-- PROBLEM DESCRIPTION --
Set down, please, exactly the lines below that run from the line with "620 (191, 371)" to the line with "517 (191, 402)", both lines included.

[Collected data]
──────────────────────────────

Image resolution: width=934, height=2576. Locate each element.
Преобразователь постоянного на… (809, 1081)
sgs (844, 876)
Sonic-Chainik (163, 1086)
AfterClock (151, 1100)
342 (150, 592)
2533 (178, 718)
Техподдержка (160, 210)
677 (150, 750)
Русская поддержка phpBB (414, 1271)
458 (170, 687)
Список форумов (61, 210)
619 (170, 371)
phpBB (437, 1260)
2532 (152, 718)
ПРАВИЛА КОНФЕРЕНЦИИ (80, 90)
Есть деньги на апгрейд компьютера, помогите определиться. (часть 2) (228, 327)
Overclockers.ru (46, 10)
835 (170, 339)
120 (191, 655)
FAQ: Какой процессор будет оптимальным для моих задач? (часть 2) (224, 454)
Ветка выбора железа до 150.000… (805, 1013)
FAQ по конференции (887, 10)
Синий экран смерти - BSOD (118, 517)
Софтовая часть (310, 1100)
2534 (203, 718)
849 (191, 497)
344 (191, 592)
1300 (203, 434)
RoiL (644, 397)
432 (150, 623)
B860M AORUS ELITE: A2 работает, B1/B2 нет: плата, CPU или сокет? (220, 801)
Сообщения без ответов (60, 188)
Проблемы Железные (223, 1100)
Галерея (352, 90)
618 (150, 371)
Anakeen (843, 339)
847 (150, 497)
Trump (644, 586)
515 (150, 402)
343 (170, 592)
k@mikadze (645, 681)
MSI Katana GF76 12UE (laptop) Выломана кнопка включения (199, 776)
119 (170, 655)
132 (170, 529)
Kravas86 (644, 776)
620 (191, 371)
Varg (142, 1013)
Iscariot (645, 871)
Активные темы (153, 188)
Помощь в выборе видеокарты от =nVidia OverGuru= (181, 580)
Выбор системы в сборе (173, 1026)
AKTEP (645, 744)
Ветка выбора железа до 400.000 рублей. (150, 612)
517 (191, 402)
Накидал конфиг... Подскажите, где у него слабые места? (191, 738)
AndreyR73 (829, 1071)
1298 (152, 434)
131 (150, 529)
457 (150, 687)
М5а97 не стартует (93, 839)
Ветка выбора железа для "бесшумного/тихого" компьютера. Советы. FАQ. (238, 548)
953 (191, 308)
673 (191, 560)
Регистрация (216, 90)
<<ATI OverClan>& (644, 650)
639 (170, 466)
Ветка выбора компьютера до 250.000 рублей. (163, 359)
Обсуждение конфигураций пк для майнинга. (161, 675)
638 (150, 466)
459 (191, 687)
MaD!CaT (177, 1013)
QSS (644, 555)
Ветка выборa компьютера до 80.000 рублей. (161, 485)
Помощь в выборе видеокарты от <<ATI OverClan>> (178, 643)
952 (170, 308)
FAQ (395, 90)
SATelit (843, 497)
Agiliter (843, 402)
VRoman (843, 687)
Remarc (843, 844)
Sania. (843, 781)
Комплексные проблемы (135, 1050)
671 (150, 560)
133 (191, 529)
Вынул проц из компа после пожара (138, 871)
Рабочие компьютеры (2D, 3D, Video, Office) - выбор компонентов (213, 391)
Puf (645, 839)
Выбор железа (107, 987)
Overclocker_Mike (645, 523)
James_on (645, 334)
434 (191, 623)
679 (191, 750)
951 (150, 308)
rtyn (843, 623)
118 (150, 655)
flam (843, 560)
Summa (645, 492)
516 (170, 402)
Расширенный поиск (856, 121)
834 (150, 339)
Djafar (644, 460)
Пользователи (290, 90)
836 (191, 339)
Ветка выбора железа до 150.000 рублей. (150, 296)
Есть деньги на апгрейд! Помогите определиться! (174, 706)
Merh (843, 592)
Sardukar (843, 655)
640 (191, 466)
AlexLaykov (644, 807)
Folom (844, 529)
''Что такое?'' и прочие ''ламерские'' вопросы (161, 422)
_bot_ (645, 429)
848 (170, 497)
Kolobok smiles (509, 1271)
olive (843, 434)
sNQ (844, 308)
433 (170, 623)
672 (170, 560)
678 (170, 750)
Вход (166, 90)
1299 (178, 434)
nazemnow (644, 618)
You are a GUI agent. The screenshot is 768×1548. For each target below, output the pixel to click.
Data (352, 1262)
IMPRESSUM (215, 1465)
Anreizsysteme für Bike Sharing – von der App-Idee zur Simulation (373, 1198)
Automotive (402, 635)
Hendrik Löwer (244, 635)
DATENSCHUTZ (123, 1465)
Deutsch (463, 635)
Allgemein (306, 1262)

──────────────────────────────

-- ANSWER TO THIS EXERCISE --
620 (191, 371)
Varg (142, 1013)
Iscariot (645, 871)
Активные темы (153, 188)
Помощь в выборе видеокарты от =nVidia OverGuru= (181, 580)
Выбор системы в сборе (173, 1026)
AKTEP (645, 744)
Ветка выбора железа до 400.000 рублей. (150, 612)
517 (191, 402)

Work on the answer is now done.